#### Data shown ####

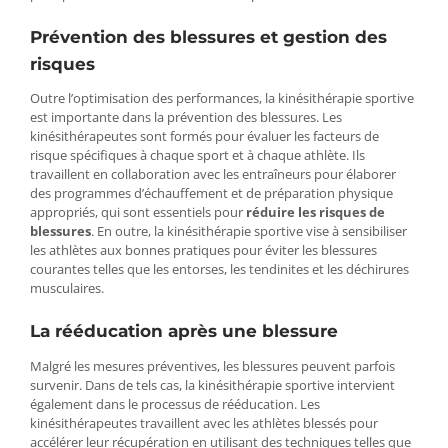
Prévention des blessures et gestion des
risques
Outre l’optimisation des performances, la kinésithérapie sportive
est importante dans la prévention des blessures. Les
kinésithérapeutes sont formés pour évaluer les facteurs de
risque spécifiques à chaque sport et à chaque athlète. Ils
travaillent en collaboration avec les entraîneurs pour élaborer
des programmes d’échauffement et de préparation physique
appropriés, qui sont essentiels pour
réduire les risques de
blessures
. En outre, la kinésithérapie sportive vise à sensibiliser
les athlètes aux bonnes pratiques pour éviter les blessures
courantes telles que les entorses, les tendinites et les déchirures
musculaires.
La rééducation après une blessure
Malgré les mesures préventives, les blessures peuvent parfois
survenir. Dans de tels cas, la kinésithérapie sportive intervient
également dans le processus de rééducation. Les
kinésithérapeutes travaillent avec les athlètes blessés pour
accélérer leur récupération en utilisant des techniques telles que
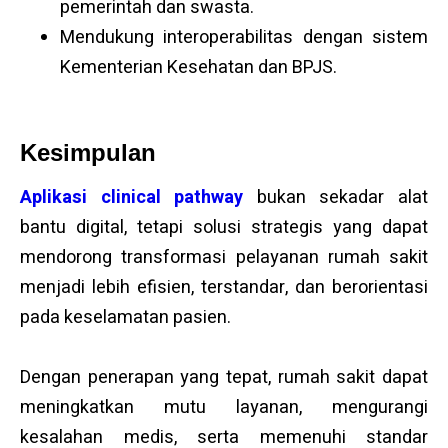
pemerintah dan swasta.
Mendukung interoperabilitas dengan sistem
Kementerian Kesehatan dan BPJS.
Kesimpulan
Aplikasi clinical pathway
bukan sekadar alat
bantu digital, tetapi solusi strategis yang dapat
mendorong transformasi pelayanan rumah sakit
menjadi lebih efisien, terstandar, dan berorientasi
pada keselamatan pasien.
Dengan penerapan yang tepat, rumah sakit dapat
meningkatkan mutu layanan, mengurangi
kesalahan medis, serta memenuhi standar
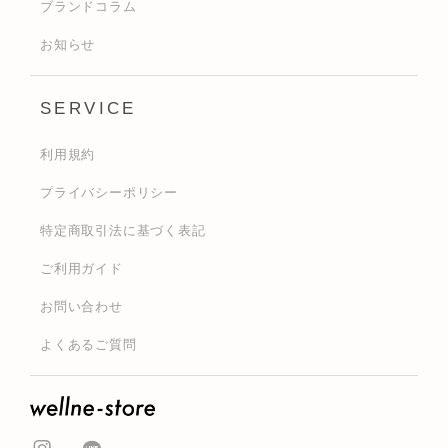
ブランドコラム
お知らせ
SERVICE
利用規約
プライバシーポリシー
特定商取引法に基づく表記
ご利用ガイド
お問い合わせ
よくあるご質問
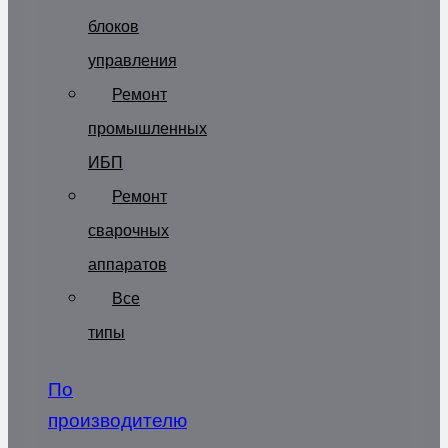
блоков
управления
Ремонт
промышленных
ИБП
Ремонт
сварочных
аппаратов
Все
типы
По
производителю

####

* [What you should do]: An exact copy of the lines above, from the one containing "courantes telles que" down to the one containing "survenir. Dans de" and including both, is the whole answer; retype it and nothing else.

* [Written answer]:
courantes telles que les entorses, les tendinites et les déchirures
musculaires.
La rééducation après une blessure
Malgré les mesures préventives, les blessures peuvent parfois
survenir. Dans de tels cas, la kinésithérapie sportive intervient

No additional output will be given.